** Opening Input material block **

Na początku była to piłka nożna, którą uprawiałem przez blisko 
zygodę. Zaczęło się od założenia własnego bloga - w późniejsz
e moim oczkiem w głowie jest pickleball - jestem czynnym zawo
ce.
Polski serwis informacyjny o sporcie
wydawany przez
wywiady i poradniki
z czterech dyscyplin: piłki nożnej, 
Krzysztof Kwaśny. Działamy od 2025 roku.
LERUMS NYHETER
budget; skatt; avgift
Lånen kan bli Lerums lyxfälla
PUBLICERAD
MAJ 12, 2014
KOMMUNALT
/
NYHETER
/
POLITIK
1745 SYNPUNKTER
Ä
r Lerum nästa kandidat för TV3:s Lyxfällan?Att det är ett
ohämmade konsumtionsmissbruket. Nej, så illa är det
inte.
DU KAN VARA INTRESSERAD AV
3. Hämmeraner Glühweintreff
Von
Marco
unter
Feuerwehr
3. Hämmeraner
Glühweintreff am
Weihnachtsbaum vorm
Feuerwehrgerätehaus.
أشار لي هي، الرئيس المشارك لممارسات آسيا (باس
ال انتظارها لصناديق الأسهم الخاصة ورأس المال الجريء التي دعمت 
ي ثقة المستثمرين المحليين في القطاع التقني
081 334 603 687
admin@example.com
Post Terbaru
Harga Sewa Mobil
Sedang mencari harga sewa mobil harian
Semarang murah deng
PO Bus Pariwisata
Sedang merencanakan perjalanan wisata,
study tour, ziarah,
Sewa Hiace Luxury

** Closing Input material block **

» **Task description**: Would you give again, word for word, every line from the one with "wydawany przez" through the final line of the listing above?

» **Expected answer**:
wydawany przez
wywiady i poradniki
z czterech dyscyplin: piłki nożnej, 
Krzysztof Kwaśny. Działamy od 2025 roku.
LERUMS NYHETER
budget; skatt; avgift
Lånen kan bli Lerums lyxfälla
PUBLICERAD
MAJ 12, 2014
KOMMUNALT
/
NYHETER
/
POLITIK
1745 SYNPUNKTER
Ä
r Lerum nästa kandidat för TV3:s Lyxfällan?Att det är ett
ohämmade konsumtionsmissbruket. Nej, så illa är det
inte.
DU KAN VARA INTRESSERAD AV
3. Hämmeraner Glühweintreff
Von
Marco
unter
Feuerwehr
3. Hämmeraner
Glühweintreff am
Weihnachtsbaum vorm
Feuerwehrgerätehaus.
أشار لي هي، الرئيس المشارك لممارسات آسيا (باس
ال انتظارها لصناديق الأسهم الخاصة ورأس المال الجريء التي دعمت 
ي ثقة المستثمرين المحليين في القطاع التقني
081 334 603 687
admin@example.com
Post Terbaru
Harga Sewa Mobil
Sedang mencari harga sewa mobil harian
Semarang murah deng
PO Bus Pariwisata
Sedang merencanakan perjalanan wisata,
study tour, ziarah,
Sewa Hiace Luxury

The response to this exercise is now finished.